Political Map of the Indian Empire, 1893" from Constable's Hand Atlas of India, London: Archibald Constable and Sons, 1893.

I therefore seek answers, and if any one can answer (not with opinion but with facts), I would be extremely thankful.

Have all communities benefited equally in modern and post-colonial Indian?
(A community is a small or large social unit (a group of people) who have something in common, such as norms, religion, values, or identity. Communities often share a sense of place that is situated in a given geographical area (e.g. a country, village, town, or neighborhood) or in virtual space through communication platforms.)

Which human communities have benefited the most and which the least -socio-economically in modern India?

Has any community's development and progress been actually limited due to the creation of the modern Indian State?

Has any community in modern India actually benefited at the cost of backwardness of any other Indian community?

Are there any communities in modern India that have suffered for the sake of prosperity and development of other communities? If yes, then which are those communities?

Which communities in modern India are the poorest and least developed?
Are such deprived and backward communities scattered randomly across modern India or are these domcile to specific regions or states?
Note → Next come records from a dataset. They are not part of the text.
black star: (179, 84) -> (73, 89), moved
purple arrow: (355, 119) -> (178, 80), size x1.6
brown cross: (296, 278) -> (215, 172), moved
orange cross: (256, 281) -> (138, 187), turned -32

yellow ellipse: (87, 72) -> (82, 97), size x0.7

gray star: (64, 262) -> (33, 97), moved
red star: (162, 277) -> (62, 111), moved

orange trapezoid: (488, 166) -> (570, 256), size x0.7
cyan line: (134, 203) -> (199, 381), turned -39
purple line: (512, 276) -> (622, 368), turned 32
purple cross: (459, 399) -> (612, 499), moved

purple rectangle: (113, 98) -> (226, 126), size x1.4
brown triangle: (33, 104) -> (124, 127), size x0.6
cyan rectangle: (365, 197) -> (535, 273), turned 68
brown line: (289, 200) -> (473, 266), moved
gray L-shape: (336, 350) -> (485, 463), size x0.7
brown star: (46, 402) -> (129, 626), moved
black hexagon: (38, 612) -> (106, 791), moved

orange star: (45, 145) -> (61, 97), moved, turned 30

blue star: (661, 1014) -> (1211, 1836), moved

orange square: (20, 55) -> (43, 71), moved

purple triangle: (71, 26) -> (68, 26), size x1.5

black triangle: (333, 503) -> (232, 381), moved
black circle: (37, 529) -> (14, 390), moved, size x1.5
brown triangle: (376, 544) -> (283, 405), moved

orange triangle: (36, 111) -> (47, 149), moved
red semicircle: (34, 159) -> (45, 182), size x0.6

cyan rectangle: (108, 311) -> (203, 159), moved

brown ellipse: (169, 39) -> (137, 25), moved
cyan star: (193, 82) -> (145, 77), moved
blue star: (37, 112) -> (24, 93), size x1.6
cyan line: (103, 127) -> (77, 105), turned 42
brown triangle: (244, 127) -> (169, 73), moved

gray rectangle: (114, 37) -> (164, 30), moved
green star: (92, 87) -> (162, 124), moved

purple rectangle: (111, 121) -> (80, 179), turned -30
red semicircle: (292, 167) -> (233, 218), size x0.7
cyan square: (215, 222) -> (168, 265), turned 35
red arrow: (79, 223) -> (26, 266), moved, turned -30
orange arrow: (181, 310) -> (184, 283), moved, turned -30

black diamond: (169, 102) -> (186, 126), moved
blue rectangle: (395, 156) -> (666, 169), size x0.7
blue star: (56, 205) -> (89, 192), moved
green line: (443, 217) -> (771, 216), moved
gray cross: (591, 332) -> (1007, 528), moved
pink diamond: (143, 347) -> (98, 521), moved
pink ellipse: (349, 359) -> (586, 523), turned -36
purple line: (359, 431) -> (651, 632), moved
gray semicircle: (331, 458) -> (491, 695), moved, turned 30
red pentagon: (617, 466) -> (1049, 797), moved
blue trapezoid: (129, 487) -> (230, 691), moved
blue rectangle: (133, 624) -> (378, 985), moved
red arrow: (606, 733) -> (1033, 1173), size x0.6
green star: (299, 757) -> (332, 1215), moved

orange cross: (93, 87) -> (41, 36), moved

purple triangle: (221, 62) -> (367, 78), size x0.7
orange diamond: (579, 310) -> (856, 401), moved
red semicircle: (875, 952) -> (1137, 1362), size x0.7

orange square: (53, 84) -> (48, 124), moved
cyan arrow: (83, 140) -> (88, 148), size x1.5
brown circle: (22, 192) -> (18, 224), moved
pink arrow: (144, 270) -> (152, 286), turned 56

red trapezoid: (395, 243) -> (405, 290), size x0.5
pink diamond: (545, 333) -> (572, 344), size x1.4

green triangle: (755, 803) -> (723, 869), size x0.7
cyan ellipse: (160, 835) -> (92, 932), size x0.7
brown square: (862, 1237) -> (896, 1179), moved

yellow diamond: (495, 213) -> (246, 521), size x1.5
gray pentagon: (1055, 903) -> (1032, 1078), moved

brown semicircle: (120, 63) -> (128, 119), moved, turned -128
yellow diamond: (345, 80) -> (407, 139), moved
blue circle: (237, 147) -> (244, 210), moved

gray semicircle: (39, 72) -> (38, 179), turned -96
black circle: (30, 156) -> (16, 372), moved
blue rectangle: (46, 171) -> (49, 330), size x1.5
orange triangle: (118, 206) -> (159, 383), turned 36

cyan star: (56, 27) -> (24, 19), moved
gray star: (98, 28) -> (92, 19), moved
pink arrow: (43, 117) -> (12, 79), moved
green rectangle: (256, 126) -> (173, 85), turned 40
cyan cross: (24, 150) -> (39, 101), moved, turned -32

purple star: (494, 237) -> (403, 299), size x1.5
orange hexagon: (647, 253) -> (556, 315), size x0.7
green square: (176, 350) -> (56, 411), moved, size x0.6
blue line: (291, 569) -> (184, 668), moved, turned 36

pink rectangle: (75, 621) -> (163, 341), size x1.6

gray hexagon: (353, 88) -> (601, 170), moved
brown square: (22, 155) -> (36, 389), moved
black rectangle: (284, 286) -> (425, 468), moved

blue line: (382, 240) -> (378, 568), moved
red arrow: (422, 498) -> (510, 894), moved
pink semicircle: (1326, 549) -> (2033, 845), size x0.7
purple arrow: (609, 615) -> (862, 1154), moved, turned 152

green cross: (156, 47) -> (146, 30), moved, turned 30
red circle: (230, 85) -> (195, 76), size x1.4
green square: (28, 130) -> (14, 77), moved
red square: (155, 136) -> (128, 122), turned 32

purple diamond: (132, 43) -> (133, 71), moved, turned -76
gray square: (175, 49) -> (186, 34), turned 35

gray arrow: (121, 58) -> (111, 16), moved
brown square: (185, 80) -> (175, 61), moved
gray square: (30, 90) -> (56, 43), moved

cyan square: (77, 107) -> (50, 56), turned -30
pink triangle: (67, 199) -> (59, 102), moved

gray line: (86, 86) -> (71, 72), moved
Has there been policies that have led to unequal development within modern India? If yes, then why were such policies adopted?

Are there policies that have benefitted only select human communities within India? If yes, then which are these policies and which are the beneficiary communities?

Which are the most poor, underdeveloped and backward regions in modern India? Why are these regions so poor, underdeveloped and backward? Further..are the underdeveloped and backward regions lacking in terms of natural resources?

These regions that are poor, underdeveloped and backward, is it in any way because of the creation of the modern Indian state? Would these (poor, underdeveloped and backward) regions and their domicile communities been better off had they not been a part of the modern Indian state? Conversely, would the the modern Indian state been better off without these (poor, underdeveloped and backward) regions and their domicile communities?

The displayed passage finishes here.